Tuesday, August 10, 2010

How Our Current System of Entitlements Harm the Economy

Yesterday, I called for a reform of the American system of entitlements. Today, I want to explain a few reasons how entitlements harm the economy.

The purpose of a stable economy is to provide material goods and services to the individuals within a nation. I assume that wealth is consumed every year (food, fuel) or over multiple years (cars, housing) and must be continually replaced by productive work. A stable economy capable of providing a high standard of living requires several components:

1. Incentives for individuals to work and produce. This means that an individual needs to expect to keep the fruits of his labors. High taxes and lack of private property protection are negative incentives. Thus, taxes must be kept low and private property respected.
2. Producers need a stable money supply in order to make long-term investments in time and effort.
3. A large percent of the population must be engaged in productive work.
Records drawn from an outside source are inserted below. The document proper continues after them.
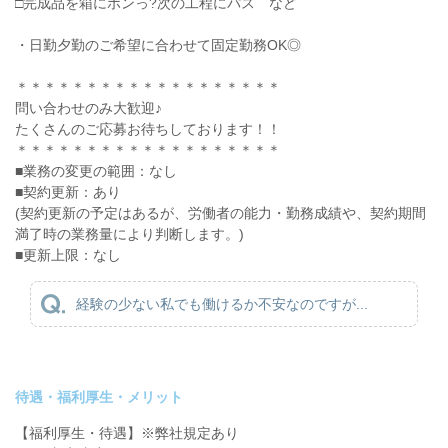
□完成品を箱にポンっ?次の工程にパス など
・日勤夕勤のご希望に合わせて固定勤務OK◎
＊＊＊＊＊＊＊＊＊＊＊＊＊＊＊＊＊＊＊
問い合わせのみ大歓迎♪
たくさんのご応募お待ちしております！！
＊＊＊＊＊＊＊＊＊＊＊＊＊＊＊＊＊＊＊
■業務の変更の範囲：なし
■契約更新：あり
(契約更新の予定はあるが、労働者の能力・勤務成績や、契約期間
満了時の業務量により判断します。)
■更新上限：なし
経験の少ない私でも働けるか不安なのですが...
待遇・福利厚生・メリット
【福利厚生・待遇】※弊社規定あり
The current entitlement system is decreasing our standard of living in two ways:

First: it pays able bodied individuals capable of productive work to not work thus entitlements decreases the number of individuals working. As the number of individuals paid not to work increases, the burden on the few remaining productive workers increases adding stress and reducing profits until profits disappear and production stops. If the number of individuals receiving government handouts continues to increases, America will reach a point where the economy will stall and shrink requiring a reduction in everyone’s standard of living.

Second: increasing the size of entitlement budgets takes resources away from the productive workers in society called capital. Capital is needed to buy equipment such as tractors needed for farming or heavy machinery needed in a factory. Instead of buying a piece of equipment that would produce lumber or computers, government takes this money and buys someone food. Thus, capital is taken away from production and invested poorly in consumption. Entitlements decrease the ability of industry to invest in production which, by itself, reduces everyone’s standard of living over time.

The question is not if people should be helped or taken care of. The question is if the needy should be encouraged or even required to shoulder some of the burden of providing for their own needs. To me it is simple, we reform the entitlement system and encourage more production which will lead to an increase in everyone’s standard of living or continue the present system which will result in an increase in poverty and suffering.

Monday, August 9, 2010

A Call to Reform the Entitlement System

I believe that America’s economic, social and political problems cannot be solved until after we address and reform our dysfunctional entitlement system (food stamps, welfare, unemployment, etc.).

The current system causes more harm than good. It burdens our economy with high taxes by paying individuals not to work. It is changing our system of limited government into a centralized bureaucratic state. And, it is destroying the traditional two-parent family.

The federal government was never meant to take care of individuals within the individual states. This is a state responsibility. The way to reform entitlements requires a two pronged attack.
1. Transfer responsibility for these programs back to the states without federal regulations. This simple act would reduce overhead costs by 30 percent and go a long way to reducing our federal deficit. (63 percent of the federal budget is consumed by entitlements)
2. Change the nature of most entitlement programs from a dependency, handout system to a system that gives people skills and opportunities to take care of themselves.

To begin this process, I am going to suggest Idaho create a pilot program that uses correct principles of charity with the end in sight of reforming all social programs over the next 10 years. A pilot program is needed to compare and contrast the two approaches to helping the needy. Once the Idaho program is implemented and functioning, it will be easy to compare and contrast the two approaches demonstrating the need to phase out our current dysfunctional system of entitlements.

I am interested in what you think. Is it time to reform entitlements?